Collected data:
>>>>>

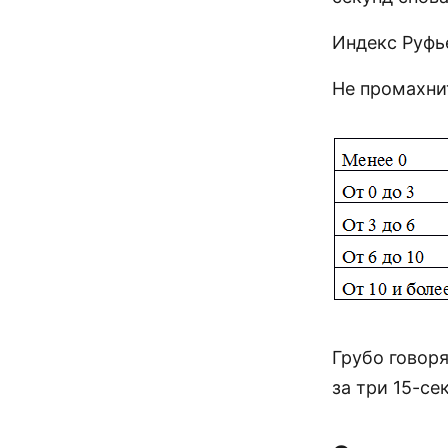
Индекс Руфье
Не промахнит
Грубо говоря
за три 15-с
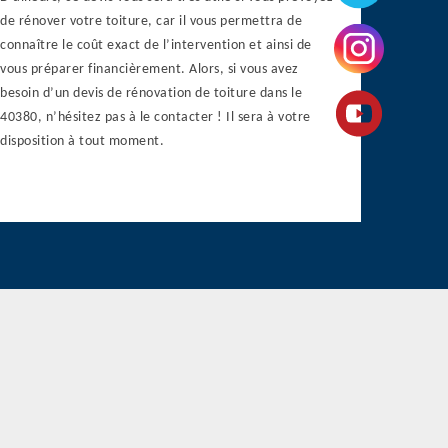
de rénover votre toiture, car il vous permettra de
connaître le coût exact de l’intervention et ainsi de
vous préparer financièrement. Alors, si vous avez
besoin d’un devis de rénovation de toiture dans le
40380, n’hésitez pas à le contacter ! Il sera à votre
disposition à tout moment.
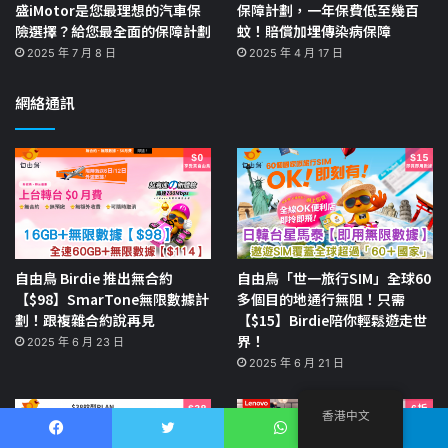
盛iMotor是您最理想的汽車保
保障計劃，一年保費低至幾百
險選擇？給您最全面的保障計劃
蚊！賠償加埋傳染病保障
2025 年 7 月 8 日
2025 年 4 月 17 日
網絡通訊
自由鳥 Birdie 推出無合約
自由鳥「世一旅行SIM」全球60
【$98】SmarTone無限數據計
多個目的地通行無阻！只需
劃！跟複雜合約說再見
【$15】Birdie陪你輕鬆遊走世
界！
2025 年 6 月 23 日
2025 年 6 月 21 日
香港中文
Facebook
推特
WhatsApp
電報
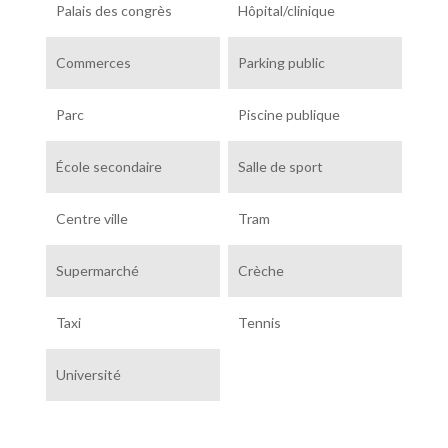
Palais des congrès
Hôpital/clinique
Commerces
Parking public
Parc
Piscine publique
École secondaire
Salle de sport
Centre ville
Tram
Supermarché
Crèche
Taxi
Tennis
Université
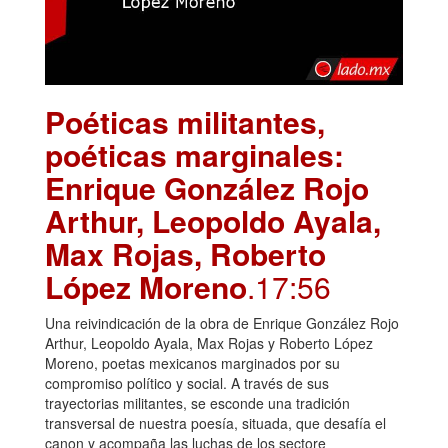
Poéticas militantes,
poéticas marginales:
Enrique González Rojo
Arthur, Leopoldo Ayala,
Max Rojas, Roberto
López Moreno
.17:56
Una reivindicación de la obra de Enrique González Rojo
Arthur, Leopoldo Ayala, Max Rojas y Roberto López
Moreno, poetas mexicanos marginados por su
compromiso político y social. A través de sus
trayectorias militantes, se esconde una tradición
transversal de nuestra poesía, situada, que desafía el
canon y acompaña las luchas de los sectore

<<<<<

YOUR OBJECTIVE: Excluding the pictures, write out exactly the lines from the line that contains "École secondaire" through the end of the records.

ANSWER SPACE:
École secondaire
Salle de sport
Centre ville
Tram
Supermarché
Crèche
Taxi
Tennis
Université
Poéticas militantes,
poéticas marginales:
Enrique González Rojo
Arthur, Leopoldo Ayala,
Max Rojas, Roberto
López Moreno
.17:56
Una reivindicación de la obra de Enrique González Rojo
Arthur, Leopoldo Ayala, Max Rojas y Roberto López
Moreno, poetas mexicanos marginados por su
compromiso político y social. A través de sus
trayectorias militantes, se esconde una tradición
transversal de nuestra poesía, situada, que desafía el
canon y acompaña las luchas de los sectore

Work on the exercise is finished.